In general, they seem to hallucinate very little. Most of the novel words generated by the models have emotions present in the reference (high Precision). It is logical that the Recall is not very high since it is challenging to cover all emotions with novel words alone, but still, the values do not seem bad. In the worst case in the table, more than one-third of the emotions in the reference (Recall 34.71) are covered by novel words. In XSUM, the models hallucinate more (lower precision), but they cover more emotions from the reference by generating more novel words (higher recall). This boosts the $F_1$ compared to CNNDM (recall difference greater than precision difference).

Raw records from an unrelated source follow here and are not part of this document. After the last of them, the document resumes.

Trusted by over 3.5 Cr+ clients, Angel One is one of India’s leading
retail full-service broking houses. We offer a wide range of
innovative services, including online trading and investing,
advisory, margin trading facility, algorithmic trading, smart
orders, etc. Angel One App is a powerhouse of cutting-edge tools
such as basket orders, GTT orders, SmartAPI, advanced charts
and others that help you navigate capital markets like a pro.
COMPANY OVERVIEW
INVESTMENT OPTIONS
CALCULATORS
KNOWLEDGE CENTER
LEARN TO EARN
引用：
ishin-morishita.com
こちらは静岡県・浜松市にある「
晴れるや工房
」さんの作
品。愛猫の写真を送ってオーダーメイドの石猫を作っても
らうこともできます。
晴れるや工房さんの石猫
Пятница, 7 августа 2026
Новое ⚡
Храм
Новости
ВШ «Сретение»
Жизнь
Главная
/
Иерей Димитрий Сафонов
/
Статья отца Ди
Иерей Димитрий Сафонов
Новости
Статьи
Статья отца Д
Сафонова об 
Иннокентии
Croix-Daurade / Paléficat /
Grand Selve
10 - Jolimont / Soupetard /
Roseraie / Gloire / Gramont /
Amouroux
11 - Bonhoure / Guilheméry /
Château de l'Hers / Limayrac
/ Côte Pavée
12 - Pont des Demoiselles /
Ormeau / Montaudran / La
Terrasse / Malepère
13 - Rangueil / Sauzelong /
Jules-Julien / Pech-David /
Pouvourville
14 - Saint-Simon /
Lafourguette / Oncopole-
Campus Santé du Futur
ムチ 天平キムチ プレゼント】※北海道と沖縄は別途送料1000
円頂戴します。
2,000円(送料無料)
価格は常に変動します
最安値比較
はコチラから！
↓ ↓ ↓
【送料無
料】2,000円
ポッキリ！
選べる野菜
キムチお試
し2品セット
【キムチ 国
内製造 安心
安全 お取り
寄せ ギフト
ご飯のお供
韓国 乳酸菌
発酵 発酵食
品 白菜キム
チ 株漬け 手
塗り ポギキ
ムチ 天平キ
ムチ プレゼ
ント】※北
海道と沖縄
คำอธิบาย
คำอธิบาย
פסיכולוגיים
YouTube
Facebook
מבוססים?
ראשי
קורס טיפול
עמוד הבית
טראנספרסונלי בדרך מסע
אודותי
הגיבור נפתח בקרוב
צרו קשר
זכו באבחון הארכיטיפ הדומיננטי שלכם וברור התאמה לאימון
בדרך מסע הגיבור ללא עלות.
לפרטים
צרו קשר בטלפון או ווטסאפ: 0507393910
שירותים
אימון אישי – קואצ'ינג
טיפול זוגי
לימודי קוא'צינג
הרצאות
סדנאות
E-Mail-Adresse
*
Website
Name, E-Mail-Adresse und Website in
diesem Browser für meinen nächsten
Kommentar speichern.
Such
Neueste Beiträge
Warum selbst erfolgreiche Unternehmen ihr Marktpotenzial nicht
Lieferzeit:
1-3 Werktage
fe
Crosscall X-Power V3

# ROUGE y BERTScore of summarization models

In [None]:
dataset_lemmatized_paths = [
    "./AnalysisDatasetWLemmatization/lead+cnn_dailymail+lemmatized.pkl",
    "./AnalysisDatasetWLemmatization/random+cnn_dailymail+lemmatized.pkl",
    "./AnalysisDatasetWLemmatization/extractive_oracle+cnn_dailymail+lemmatized.pkl",
    "./AnalysisDatasetWLemmatization/bart-large-cnn+cnn_dailymail+lemmatized.pkl",
    "./AnalysisDatasetWLemmatization/pegasus-cnn_dailymail+cnn_dailymail+lemmatized.pkl",
    "./AnalysisDatasetWLemmatization/t5-base+cnn_dailymail+lemmatized.pkl",
    "./AnalysisDatasetWLemmatization/bart-JES-cnn_dailymail+cnn_dailymail+lemmatized.pkl",
    "./AnalysisDatasetWLemmatization/bart-JES-cnn_dailymail+cnn_dailymail+lemmatized+oracle.pkl",
    "./AnalysisDatasetWLemmatization/lead+xsum+lemmatized.pkl",
    "./AnalysisDatasetWLemmatization/random+xsum+lemmatized.pkl",
    "./AnalysisDatasetWLemmatization/extractive_oracle+xsum+lemmatized.pkl",    
    "./AnalysisDatasetWLemmatization/bart-large-xsum+xsum+lemmatized.pkl",
    "./AnalysisDatasetWLemmatization/pegasus-xsum+xsum+lemmatized.pkl",
    "./AnalysisDatasetWLemmatization/t5-base+xsum+lemmatized.pkl",
    "./AnalysisDatasetWLemmatization/bart-JES-xsum+xsum+lemmatized.pkl",
    "./AnalysisDatasetWLemmatization/bart-JES-xsum+xsum+lemmatized+oracle.pkl",
]


for path in dataset_lemmatized_paths:
    print("Path (model+dataset):", path)

    with open(path, "rb") as fr:
        dataset = pkl.load(fr)
        print("ROUGE-1:", np.array(dataset["rouge_scores"]["rouge1_f1"]).mean())
        print("ROUGE-2:", np.array(dataset["rouge_scores"]["rouge2_f1"]).mean())
        print("ROUGE-L:", np.array(dataset["rouge_scores"]["rougeLsum_f1"]).mean())
        print("BertScore:", np.array(dataset["bert_scores"]["f1"]).mean())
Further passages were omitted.